Transcribed page contents
────────────────────
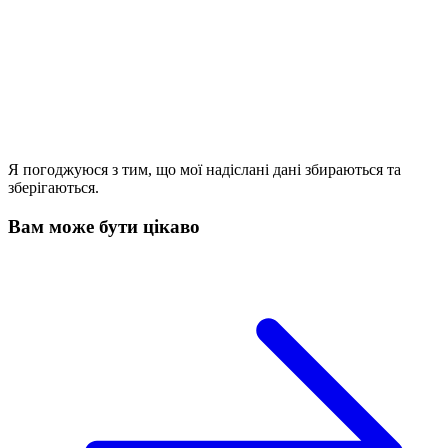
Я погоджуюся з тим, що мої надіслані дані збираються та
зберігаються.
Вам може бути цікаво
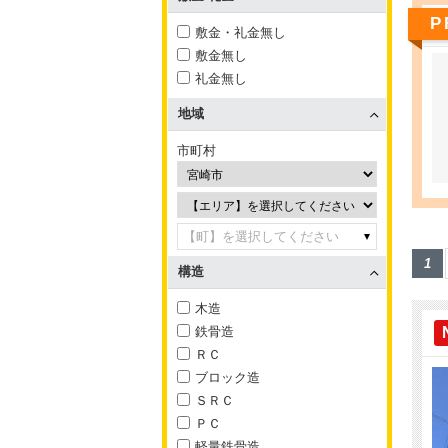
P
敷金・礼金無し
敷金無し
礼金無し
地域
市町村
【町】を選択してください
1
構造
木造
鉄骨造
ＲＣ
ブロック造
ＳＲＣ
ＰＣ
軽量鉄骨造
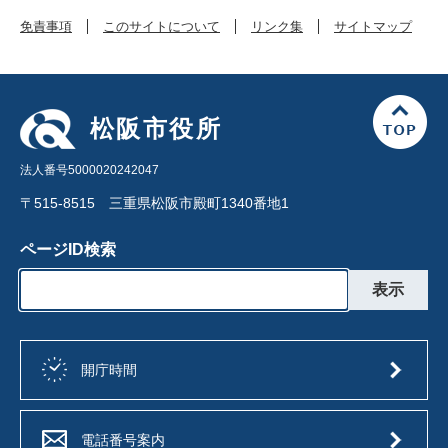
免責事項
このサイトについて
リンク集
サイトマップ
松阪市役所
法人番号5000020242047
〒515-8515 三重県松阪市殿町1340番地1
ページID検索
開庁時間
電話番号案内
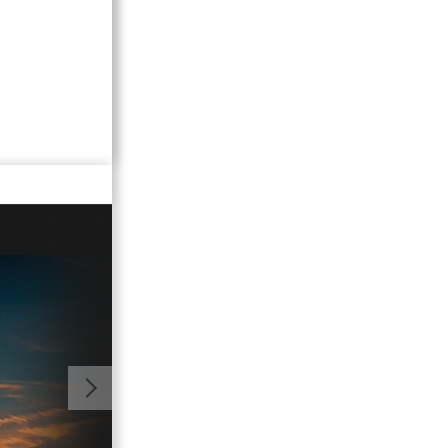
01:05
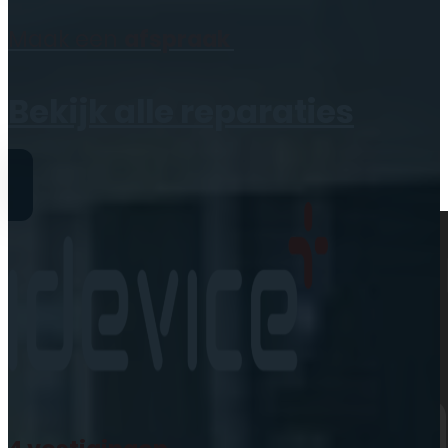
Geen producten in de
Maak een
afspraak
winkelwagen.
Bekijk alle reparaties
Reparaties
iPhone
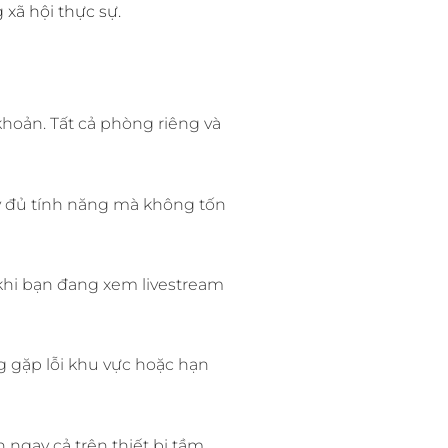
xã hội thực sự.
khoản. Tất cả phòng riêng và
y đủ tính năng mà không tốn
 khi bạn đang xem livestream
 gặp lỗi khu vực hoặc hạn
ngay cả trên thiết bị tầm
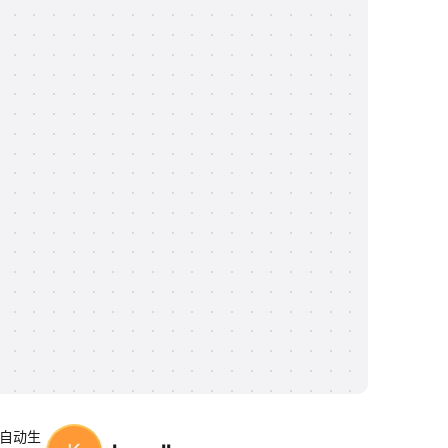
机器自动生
────────────────────
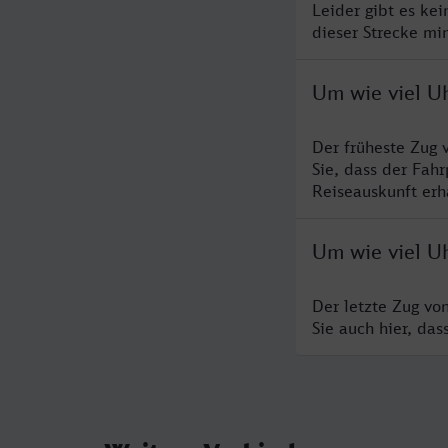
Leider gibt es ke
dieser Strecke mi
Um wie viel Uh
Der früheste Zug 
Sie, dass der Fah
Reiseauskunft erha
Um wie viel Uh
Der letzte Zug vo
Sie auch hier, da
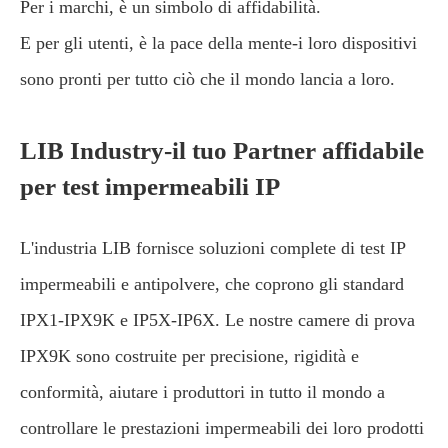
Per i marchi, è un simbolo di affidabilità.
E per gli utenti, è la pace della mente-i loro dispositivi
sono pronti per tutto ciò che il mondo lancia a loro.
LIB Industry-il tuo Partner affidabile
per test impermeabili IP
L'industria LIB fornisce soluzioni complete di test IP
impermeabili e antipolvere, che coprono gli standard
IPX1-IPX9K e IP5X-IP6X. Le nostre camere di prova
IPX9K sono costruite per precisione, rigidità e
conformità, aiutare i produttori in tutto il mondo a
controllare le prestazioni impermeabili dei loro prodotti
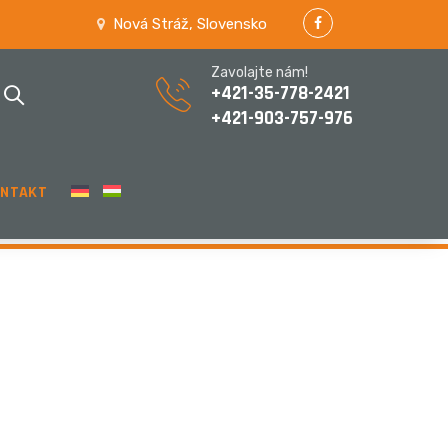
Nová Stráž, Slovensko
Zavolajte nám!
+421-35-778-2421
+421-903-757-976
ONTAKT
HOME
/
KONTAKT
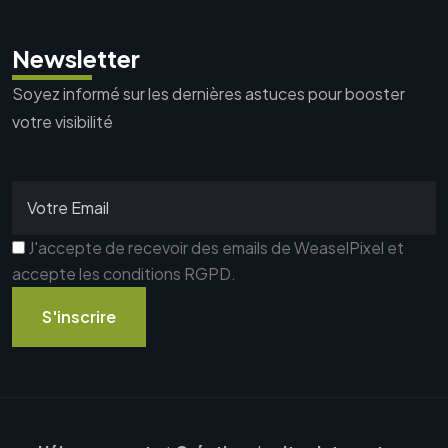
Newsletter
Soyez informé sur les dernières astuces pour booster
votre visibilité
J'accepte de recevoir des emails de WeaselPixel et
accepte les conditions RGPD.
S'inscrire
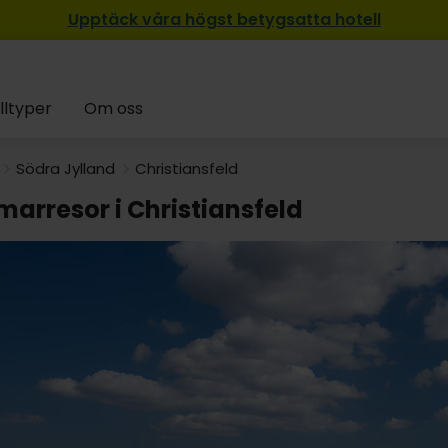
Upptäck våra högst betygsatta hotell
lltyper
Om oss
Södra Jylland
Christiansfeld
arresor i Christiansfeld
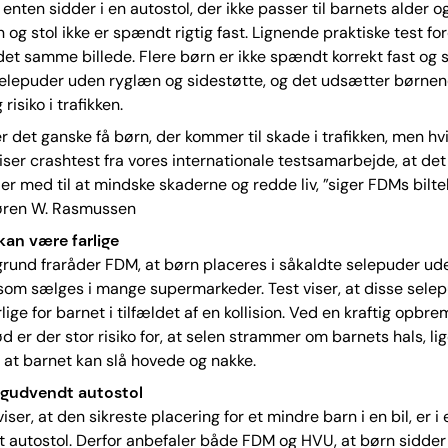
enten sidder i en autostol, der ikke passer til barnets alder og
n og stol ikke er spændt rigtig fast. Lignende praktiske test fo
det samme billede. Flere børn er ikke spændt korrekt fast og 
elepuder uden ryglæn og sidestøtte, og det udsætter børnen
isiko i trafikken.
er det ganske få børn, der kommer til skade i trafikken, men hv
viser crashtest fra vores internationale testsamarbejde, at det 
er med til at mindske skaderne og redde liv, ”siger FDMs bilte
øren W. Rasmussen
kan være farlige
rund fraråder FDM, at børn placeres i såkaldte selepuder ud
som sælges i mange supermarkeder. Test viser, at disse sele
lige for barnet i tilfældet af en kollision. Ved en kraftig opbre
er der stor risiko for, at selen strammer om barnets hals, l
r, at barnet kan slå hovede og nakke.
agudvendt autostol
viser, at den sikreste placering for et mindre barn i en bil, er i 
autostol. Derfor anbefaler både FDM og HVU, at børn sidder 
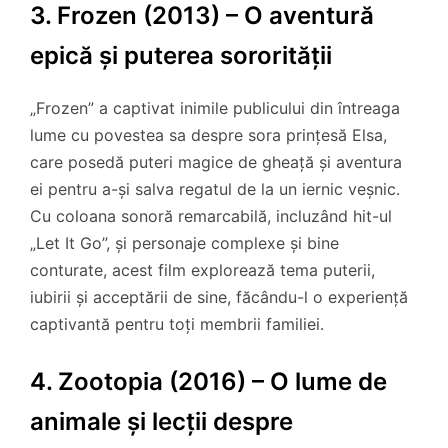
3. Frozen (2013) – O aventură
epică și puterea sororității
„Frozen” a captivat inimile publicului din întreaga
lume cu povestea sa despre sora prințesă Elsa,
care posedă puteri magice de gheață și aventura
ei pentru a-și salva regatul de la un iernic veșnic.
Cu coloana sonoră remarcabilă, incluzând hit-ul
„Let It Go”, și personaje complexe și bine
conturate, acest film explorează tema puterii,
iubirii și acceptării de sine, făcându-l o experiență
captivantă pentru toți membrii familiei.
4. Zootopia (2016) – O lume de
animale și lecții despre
────────────────────
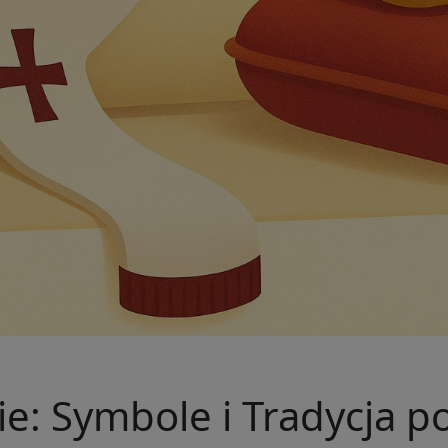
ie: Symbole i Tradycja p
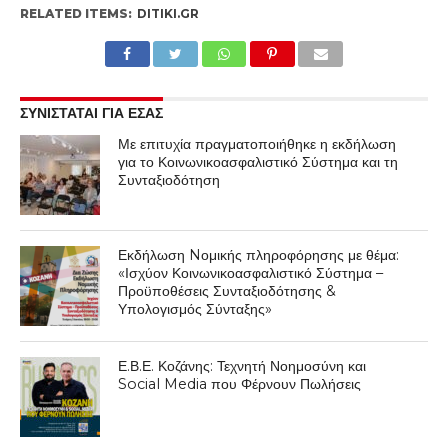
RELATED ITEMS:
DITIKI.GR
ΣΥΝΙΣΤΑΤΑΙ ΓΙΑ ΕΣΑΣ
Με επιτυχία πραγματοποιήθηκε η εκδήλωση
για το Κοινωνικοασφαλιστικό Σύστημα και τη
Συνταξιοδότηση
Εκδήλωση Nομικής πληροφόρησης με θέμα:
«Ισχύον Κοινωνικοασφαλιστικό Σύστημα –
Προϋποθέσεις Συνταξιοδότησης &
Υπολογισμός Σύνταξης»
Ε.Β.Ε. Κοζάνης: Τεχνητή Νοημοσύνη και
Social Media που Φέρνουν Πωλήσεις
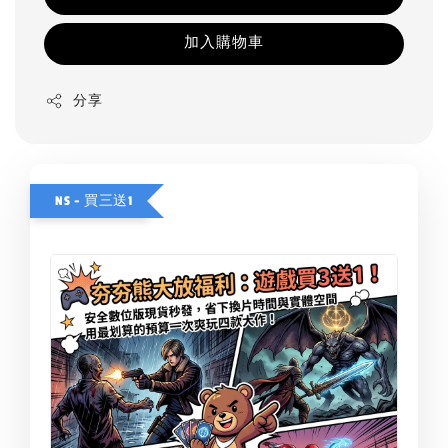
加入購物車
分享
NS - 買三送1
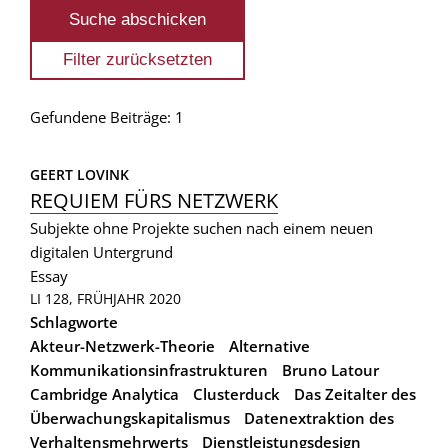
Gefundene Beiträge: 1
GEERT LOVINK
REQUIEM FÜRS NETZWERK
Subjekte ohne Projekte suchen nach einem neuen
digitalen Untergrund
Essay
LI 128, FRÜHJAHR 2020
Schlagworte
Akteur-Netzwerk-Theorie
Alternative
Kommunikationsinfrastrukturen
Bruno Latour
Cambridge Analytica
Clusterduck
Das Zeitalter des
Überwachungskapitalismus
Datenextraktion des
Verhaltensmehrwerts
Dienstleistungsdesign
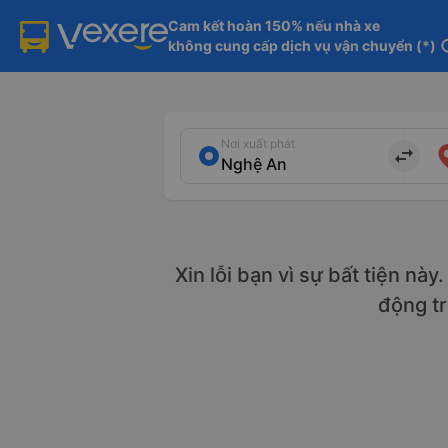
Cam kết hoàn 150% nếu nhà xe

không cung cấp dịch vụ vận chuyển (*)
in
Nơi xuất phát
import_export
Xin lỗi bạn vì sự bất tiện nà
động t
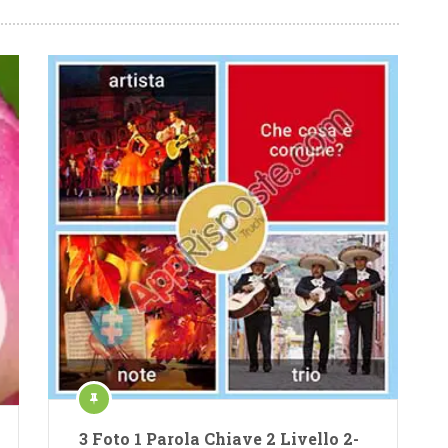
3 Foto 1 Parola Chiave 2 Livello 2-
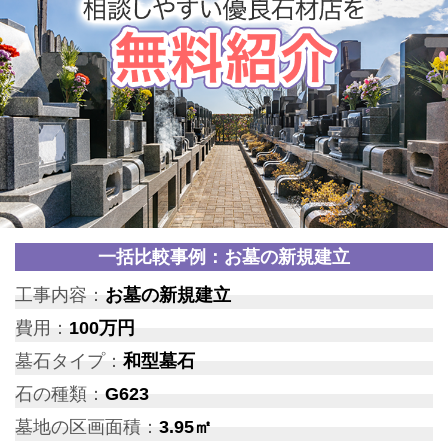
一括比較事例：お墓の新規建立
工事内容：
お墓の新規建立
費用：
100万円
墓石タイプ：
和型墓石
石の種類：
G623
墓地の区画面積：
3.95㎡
────────────────────
Using the records above, copy every line that has the word "Σύστημα" in it.

Result of the task:
για το Κοινωνικοασφαλιστικό Σύστημα και τη
«Ισχύον Κοινωνικοασφαλιστικό Σύστημα –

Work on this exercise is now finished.